### YOUR INSTRUCTIONS:
Your answer needs to include each line of the records in which the string "delle" can be found.

### Records contained in a dataset:
▼

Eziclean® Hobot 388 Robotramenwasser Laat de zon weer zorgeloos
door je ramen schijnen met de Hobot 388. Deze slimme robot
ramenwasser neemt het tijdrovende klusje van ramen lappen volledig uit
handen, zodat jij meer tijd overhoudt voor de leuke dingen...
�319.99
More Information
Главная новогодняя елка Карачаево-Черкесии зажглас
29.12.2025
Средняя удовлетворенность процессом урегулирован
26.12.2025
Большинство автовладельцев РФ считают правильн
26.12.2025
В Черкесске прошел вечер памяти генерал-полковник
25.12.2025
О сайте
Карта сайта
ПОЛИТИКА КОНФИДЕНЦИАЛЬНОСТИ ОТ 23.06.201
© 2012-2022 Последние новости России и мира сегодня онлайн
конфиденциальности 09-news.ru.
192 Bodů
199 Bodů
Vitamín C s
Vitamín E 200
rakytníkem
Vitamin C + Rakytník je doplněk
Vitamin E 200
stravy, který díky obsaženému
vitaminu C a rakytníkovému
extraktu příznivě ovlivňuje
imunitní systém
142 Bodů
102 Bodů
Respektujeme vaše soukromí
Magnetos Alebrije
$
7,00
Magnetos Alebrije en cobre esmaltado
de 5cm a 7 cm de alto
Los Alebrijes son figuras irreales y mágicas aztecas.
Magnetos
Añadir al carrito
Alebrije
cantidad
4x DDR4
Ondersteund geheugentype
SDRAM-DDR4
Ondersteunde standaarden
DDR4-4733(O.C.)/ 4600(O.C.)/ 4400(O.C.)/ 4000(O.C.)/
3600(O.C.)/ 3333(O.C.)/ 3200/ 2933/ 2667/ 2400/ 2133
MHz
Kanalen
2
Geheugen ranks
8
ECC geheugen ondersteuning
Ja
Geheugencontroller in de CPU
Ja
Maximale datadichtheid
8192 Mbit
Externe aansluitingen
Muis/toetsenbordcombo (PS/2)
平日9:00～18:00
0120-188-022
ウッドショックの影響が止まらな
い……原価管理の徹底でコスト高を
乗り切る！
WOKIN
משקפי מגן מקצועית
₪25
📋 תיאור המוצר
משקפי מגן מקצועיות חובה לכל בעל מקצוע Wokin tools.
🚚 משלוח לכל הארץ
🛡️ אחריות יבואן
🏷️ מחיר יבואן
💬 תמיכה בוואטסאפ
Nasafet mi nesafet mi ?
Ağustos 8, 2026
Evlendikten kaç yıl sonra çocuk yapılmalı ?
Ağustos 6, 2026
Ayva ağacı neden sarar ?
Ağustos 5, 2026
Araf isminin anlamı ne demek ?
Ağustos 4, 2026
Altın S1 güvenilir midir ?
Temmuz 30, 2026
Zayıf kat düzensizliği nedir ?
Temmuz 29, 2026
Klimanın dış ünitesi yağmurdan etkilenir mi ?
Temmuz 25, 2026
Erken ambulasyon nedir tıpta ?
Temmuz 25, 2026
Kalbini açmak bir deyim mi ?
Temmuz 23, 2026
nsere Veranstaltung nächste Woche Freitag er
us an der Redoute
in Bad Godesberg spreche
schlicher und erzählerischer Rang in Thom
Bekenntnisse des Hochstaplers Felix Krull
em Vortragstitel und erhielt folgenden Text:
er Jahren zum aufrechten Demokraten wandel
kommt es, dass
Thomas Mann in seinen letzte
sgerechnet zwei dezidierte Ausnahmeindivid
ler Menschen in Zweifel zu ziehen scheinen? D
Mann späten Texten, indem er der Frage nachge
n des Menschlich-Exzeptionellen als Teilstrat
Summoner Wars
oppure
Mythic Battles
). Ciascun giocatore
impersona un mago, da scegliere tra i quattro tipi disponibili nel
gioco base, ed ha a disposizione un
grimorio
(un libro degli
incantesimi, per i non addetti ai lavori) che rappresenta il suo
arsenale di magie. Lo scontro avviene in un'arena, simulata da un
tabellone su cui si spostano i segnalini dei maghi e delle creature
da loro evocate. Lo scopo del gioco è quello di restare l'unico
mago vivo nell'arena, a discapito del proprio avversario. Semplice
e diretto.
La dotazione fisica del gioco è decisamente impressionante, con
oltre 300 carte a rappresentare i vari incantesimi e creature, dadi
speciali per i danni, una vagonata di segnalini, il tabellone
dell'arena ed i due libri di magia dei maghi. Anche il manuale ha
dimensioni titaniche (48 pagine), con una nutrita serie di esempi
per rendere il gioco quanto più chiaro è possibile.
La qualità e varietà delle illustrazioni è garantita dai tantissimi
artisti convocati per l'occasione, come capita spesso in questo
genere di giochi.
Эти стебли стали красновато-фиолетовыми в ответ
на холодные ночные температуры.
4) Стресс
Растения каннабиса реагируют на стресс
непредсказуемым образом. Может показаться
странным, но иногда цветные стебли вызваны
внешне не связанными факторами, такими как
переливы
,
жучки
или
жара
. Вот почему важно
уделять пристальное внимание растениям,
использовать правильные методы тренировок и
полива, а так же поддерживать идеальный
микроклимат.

▲

### EXERCISE ANSWER:
tabellone su cui si spostano i segnalini dei maghi e delle creature
La qualità e varietà delle illustrazioni è garantita dai tantissimi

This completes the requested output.